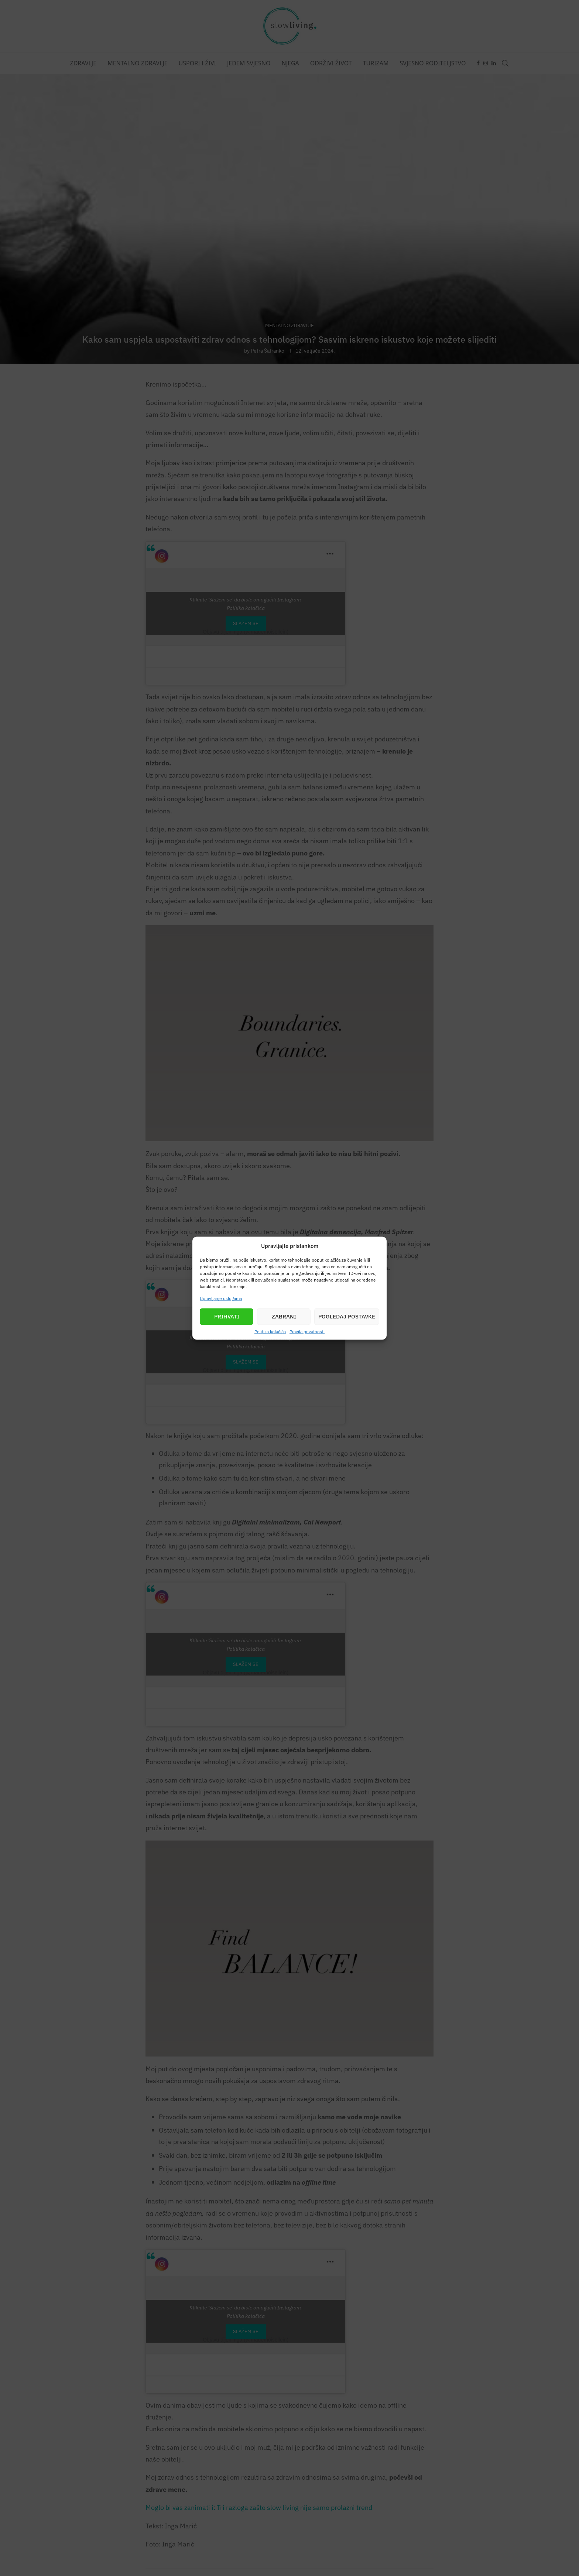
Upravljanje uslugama (221, 1298)
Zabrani (284, 1316)
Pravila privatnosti (307, 1331)
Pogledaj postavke (346, 1316)
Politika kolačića (270, 1331)
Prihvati (226, 1316)
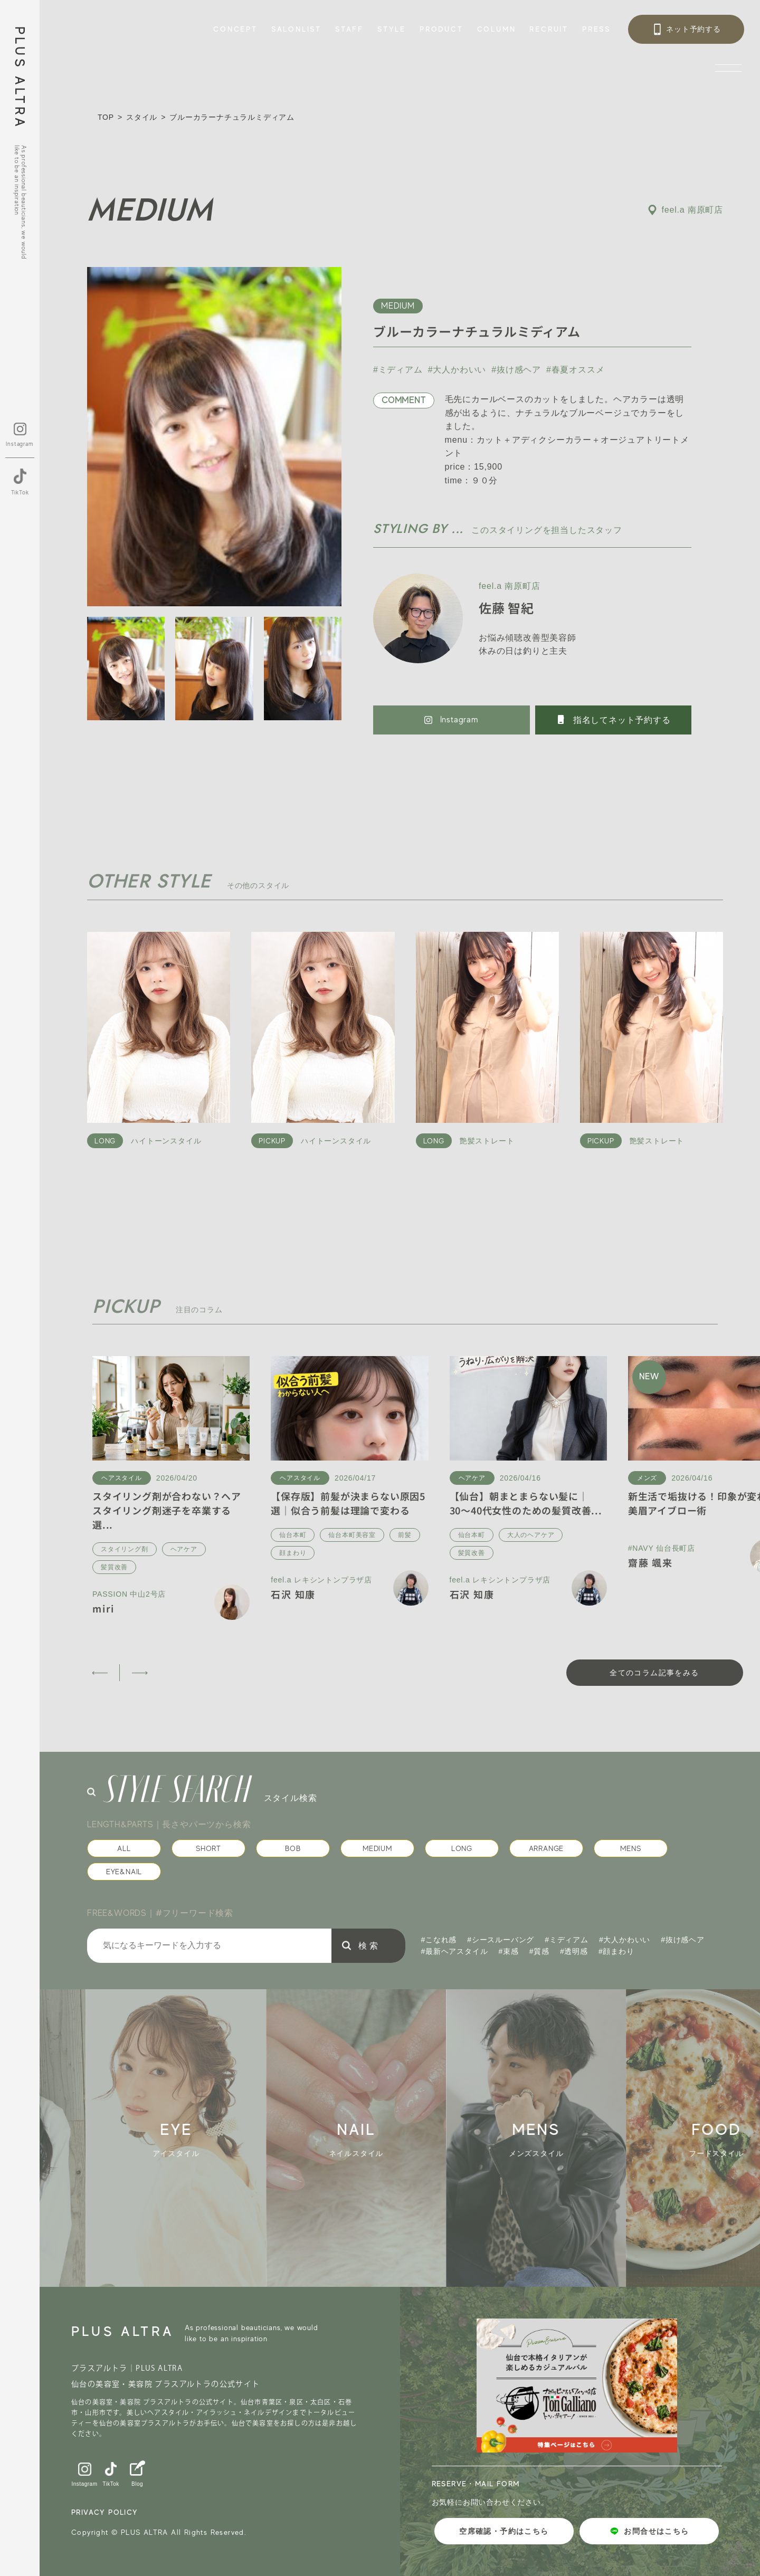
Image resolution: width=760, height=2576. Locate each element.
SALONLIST (296, 29)
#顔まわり (616, 1951)
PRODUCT (441, 29)
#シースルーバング (500, 1939)
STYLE (391, 29)
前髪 (405, 1535)
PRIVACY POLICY (104, 2512)
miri (103, 1608)
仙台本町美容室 (352, 1535)
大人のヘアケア (531, 1535)
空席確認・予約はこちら (503, 2531)
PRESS (596, 29)
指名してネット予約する (613, 720)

= = =

### Exercise brief
Starting with the line that contains "SALONLIST (296, 29)", copy each line through the end of the data exactly, and leave out all earlier lines.

### Solution
SALONLIST (296, 29)
#顔まわり (616, 1951)
PRODUCT (441, 29)
#シースルーバング (500, 1939)
STYLE (391, 29)
前髪 (405, 1535)
PRIVACY POLICY (104, 2512)
miri (103, 1608)
仙台本町美容室 (352, 1535)
大人のヘアケア (531, 1535)
空席確認・予約はこちら (503, 2531)
PRESS (596, 29)
指名してネット予約する (613, 720)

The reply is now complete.